No futuro, as faculdades de jornalismo poderão estudar a reportagem do Fantástico deste domingo, sobre o tema da desigualdade social no Brasil nas últimas décadas, como um exemplo de censura política.

Há de se reconhecer o esforço da Rede Globo em fazer o PT desaparecer e recontar a história do Brasil.

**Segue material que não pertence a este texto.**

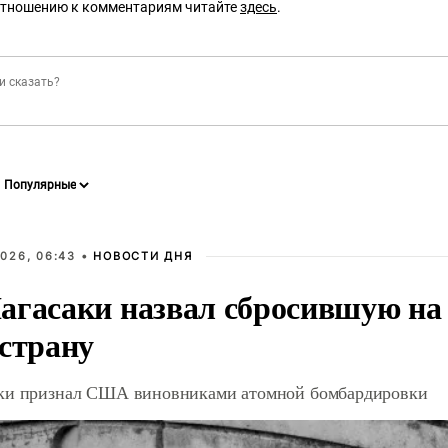
отношению к комментариям читайте
здесь
.
026, 06:43 •
НОВОСТИ ДНЯ
агасаки назвал сбросившую на
 страну
ки признал США виновниками атомной бомбардировки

A invisibilidade e falta de voz impostas ao maior partido de oposição no país na realidade é uma insistente tentativa de colocar as lutas sociais na clandestinidade. Um erro pelo qual as organizações Globo disseram estar arrependidas em 2013, ao pedir desculpas pela posição vexatória em 1964. Mas essa é a tradição do maior monopólio de mídia do país. A democracia é bem vinda apenas fora de nossas fronteiras.

Mas a História não esquece. E vai cobrar as consequências e autocrítica daqueles que deram guarida à erosão da nossa frágil democracia.

A obsessão pelo PT e a censura editorial da TV Globo não vão apagar o legado do partido na vida e na consciência daqueles que viveram na pele as transformações sociais positivas que ontem o Fantástico narrou, mas se esqueceu de dizer quem lutou e trabalhou para que elas acontecessem.